◆ **WHAT IS NEEDED**: Restate the following records word for word without images.
*** Opening MATERIAL SHOWN ***
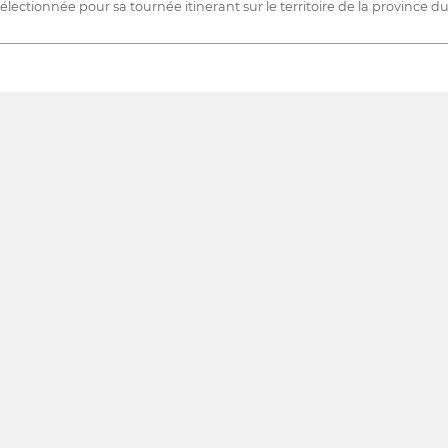
électionnée pour sa tournée itinerant sur le territoire de la province 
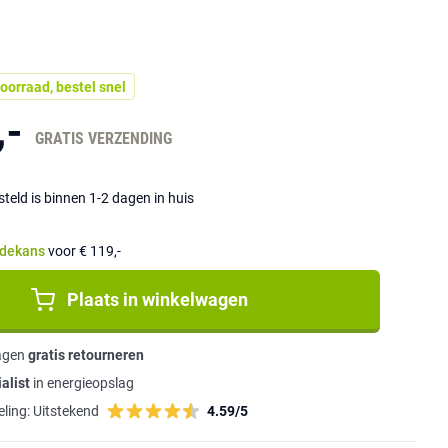
oorraad, bestel snel
,-
GRATIS VERZENDING
eld is binnen 1-2 dagen in huis
dekans
voor € 119,-
Plaats in winkelwagen
agen
gratis retourneren
alist
in energieopslag
ling:
Uitstekend
4.59/5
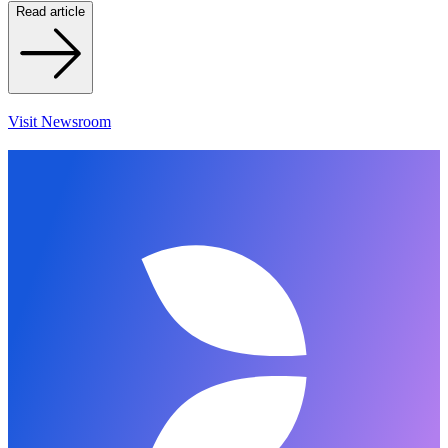
Read article
Visit Newsroom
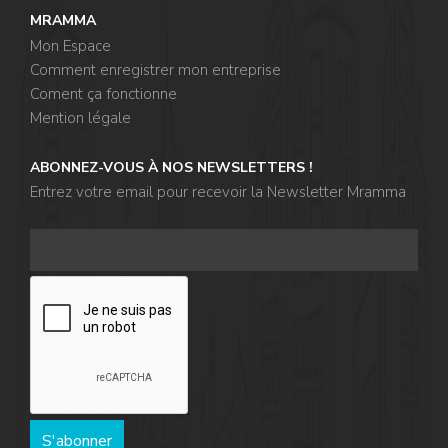
MRAMMA
Mon Espace
Comment enregistrer mon entreprise
Coment ça fonctionne
Mention légale
ABONNEZ-VOUS À NOS NEWSLETTERS !
Entrez votre email pour recevoir la Newsletter Mramma
S'abonner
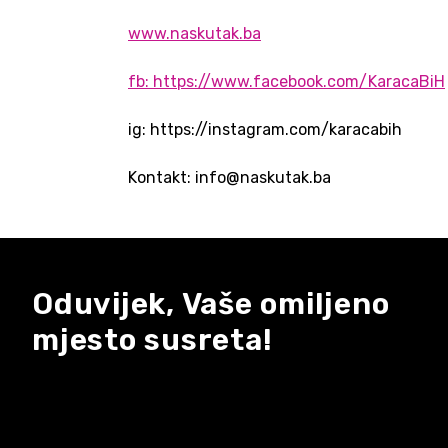
www.naskutak.ba
fb: https://www.facebook.com/KaracaBiH
ig: https://instagram.com/karacabih
Kontakt: info@naskutak.ba
Oduvijek, Vaše omiljeno
mjesto susreta!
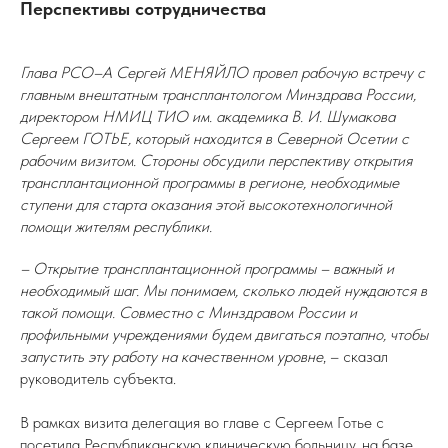
Перспективы сотрудничества
Глава РСО–А Сергей МЕНЯЙЛО провел рабочую встречу с
главным внештатным трансплантологом Минздрава России,
директором НМИЦ ТИО им. академика В. И. Шумакова
Сергеем ГОТЬЕ, который находится в Северной Осетии с
рабочим визитом. Стороны обсудили перспективу открытия
трансплантационной программы в регионе, необходимые
ступени для старта оказания этой высокотехнологичной
помощи жителям республики.
– Открытие трансплантационной программы – важный и
необходимый шаг. Мы понимаем, сколько людей нуждаются в
такой помощи. Совместно с Минздравом России и
профильными учреждениями будем двигаться поэтапно, чтобы
запустить эту работу на качественном уровне
, – сказал
руководитель субъекта.
В рамках визита делегация во главе с Сергеем Готье с
посетила Республиканскую клиническую больницу, на базе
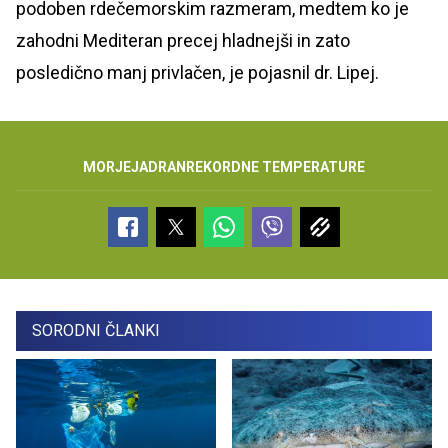
podoben rdečemorskim razmeram, medtem ko je
zahodni Mediteran precej hladnejši in zato
posledično manj privlačen, je pojasnil dr. Lipej.
MORJE
JADRAN
REKORDNE TEMPERATURE
SORODNI ČLANKI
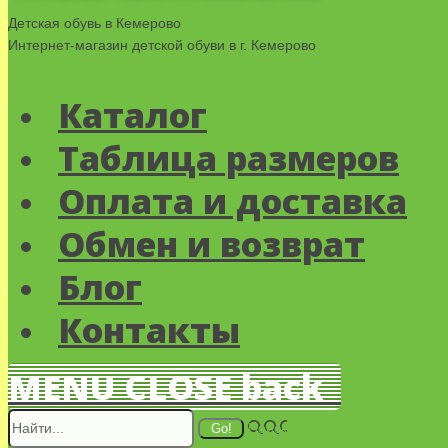
Детская обувь в Кемерово
Интернет-магазин детской обуви в г. Кемерово
Каталог
Таблица размеров
Оплата и доставка
Обмен и возврат
Блог
Контакты
MENU
CLOSE
back
Поиск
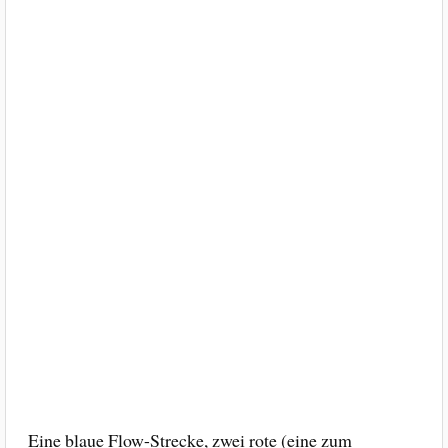
Eine blaue Flow-Strecke, zwei rote (eine zum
*** Closing MATERIAL SHOWN ***
◆ **ANSWER FOR THE TASK**:
électionnée pour sa tournée itinerant sur le territoire de la province 
oorraad, bestel snel
,-
GRATIS VERZENDING
eld is binnen 1-2 dagen in huis
dekans
voor € 119,-
Plaats in winkelwagen
agen
gratis retourneren
alist
in energieopslag
ling:
Uitstekend
4.59/5
Read article
Visit Newsroom
MRAMMA
Mon Espace
Comment enregistrer mon entreprise
Coment ça fonctionne
Mention légale
ABONNEZ-VOUS À NOS NEWSLETTERS !
Entrez votre email pour recevoir la Newsletter Mramma
S'abonner
www.naskutak.ba
fb: https://www.facebook.com/KaracaBiH
ig: https://instagram.com/karacabih
Kontakt: info@naskutak.ba
Oduvijek, Vaše omiljeno
mjesto susreta!
Перспективы сотрудничества
Глава РСО–А Сергей МЕНЯЙЛО провел рабочую встречу с
главным внештатным трансплантологом Минздрава России,
директором НМИЦ ТИО им. академика В. И. Шумакова
Сергеем ГОТЬЕ, который находится в Северной Осетии с
рабочим визитом. Стороны обсудили перспективу открытия
трансплантационной программы в регионе, необходимые
ступени для старта оказания этой высокотехнологичной
помощи жителям республики.
– Открытие трансплантационной программы – важный и
необходимый шаг. Мы понимаем, сколько людей нуждаются в
такой помощи. Совместно с Минздравом России и
профильными учреждениями будем двигаться поэтапно, чтобы
запустить эту работу на качественном уровне
, – сказал
руководитель субъекта.
В рамках визита делегация во главе с Сергеем Готье с
посетила Республиканскую клиническую больницу, на базе
podoben rdečemorskim razmeram, medtem ko je
zahodni Mediteran precej hladnejši in zato
posledično manj privlačen, je pojasnil dr. Lipej.
MORJE
JADRAN
REKORDNE TEMPERATURE
SORODNI ČLANKI
Детская обувь в Кемерово
Интернет-магазин детской обуви в г. Кемерово
Каталог
Таблица размеров
Оплата и доставка
Обмен и возврат
Блог
Контакты
MENU
CLOSE
back
Поиск
Eine blaue Flow-Strecke, zwei rote (eine zum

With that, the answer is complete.